Ну конечно, у Сэма было что им противопоставить: он мог обвинить Салливана, Кроуфорда и Лонингема в мошенничестве. А еще он был уверен в том, что архитектурная студия, в которой работает Сесл Эркшайн, — «Сансет проджектс» — предъявит им иск по поводу нарушения договорных обязательств. Так что Салливан, Кроуфорд и Лонингем наверняка согласятся вернуть дом его прежним хозяевам и получить уплаченные за него деньги обратно.

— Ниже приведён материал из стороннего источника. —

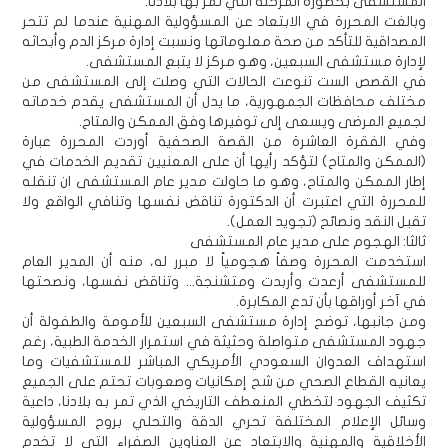
المستشفى بخطورة المرحلة التي تمر بها بلادنا.
وبالغت المحررة في الابتعاد عن المسؤولية المهنية عندما لم تتحر
المصداقية للتأكد من صحة معلوماتها ونسبت إدارة مركز الدم وأبحاثه
لإدارة مستشفى السبعين، وهو مركز لا يتبع المستشفى.
في القصص الست تنوعت الحالات التي وصلت إلى المستشفى من
مختلف محافظات الجمهورية، ما يدل أن المستشفى يقدم خدماته
لجميع المرضى ويسعى إلى توفيرها وفق الممكن والمتاح.
وفي الفقرة العاشرة من القصة الصحفية أوردت المحررة عبارة
(الممكن والمتاح) لتؤكد رأيها أن على المعنيين تقديم الخدمات في
إطار الممكن والمتاح، وهو ما حاولت مدير عام المستشفى ان تنقله
للمحررة التي اعتبرت أن الدكتورة تناقض نفسها وتنافي الواقع ولا
تقبل النقد ونصائح (تجويد العمل).
ثالثا: الهجوم على مدير عام المستشفى
استخدمت المحررة وصفاً هجومياً لا مبرر له، منه أن المدير العام
للمستشفى أرعدت وأربدت ومتشنجة... وتناقض نفسها، ونصحتها
في آخر أوراقها بأن تدع المكابرة.
ومن جانبها، توضح إدارة مستشفى السبعين للأمومة والطفولة أن
جهود المستشفى متواصلة وحثيثة في استمرار الخدمة الطبية، رغم
استهداف العدوان السعودي الأمريكي المباشر للمستشفيات وما
يعانيه القطاع الصحي من شح إمكانيات وصعوبات تحتم على الجميع
تكثيف الجهود لتخطي المنعطف التاريخي الذي تمر به بلادنا، داعية
وسائل الإعلام المختلفة تحري الدقة والتحلي بروح المسؤولية
الأخلاقية والمهنية والابتعاد عن العناوين الصفراء التي لا تخدم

Одри молча сидела в кресле, и никто не обращал на нее внимания — как будто ее здесь не было. Ей казалось, что ею пренебрегают, однако сейчас был не самый подходящий момент для того, чтобы выражать недовольство. Лучше всего было просто смотреть и слушать.
Сэм поднялся с кресла и начал ходить взад-вперед по комнате, засунув руки в карманы и о чем-то задумавшись. Из раздумий его вывела Виолетта.
— Да, кстати, Сэм… — Она попыталась подыскать подходящие слова. — Я сегодня разговаривала по телефону с Алисон и…
— Алисон! — с усталым видом воскликнул Сэм, качая головой. — Я, похоже, почти забыл о самой последней из своих проблем. — Он впервые за весь вечер улыбнулся. — Она предъявила мне иск о расторжении брака и разделе имущества, — сказал он таким беспечным тоном, как будто сообщал матери, что его жена записалась в кружок рисования.
Эта новость, однако, никого особенно не удивила.
— Ага. Именно это она, наверное, и праздновала, сидя в ванне, — сказала Виолетта, чтобы хоть что-то сказать.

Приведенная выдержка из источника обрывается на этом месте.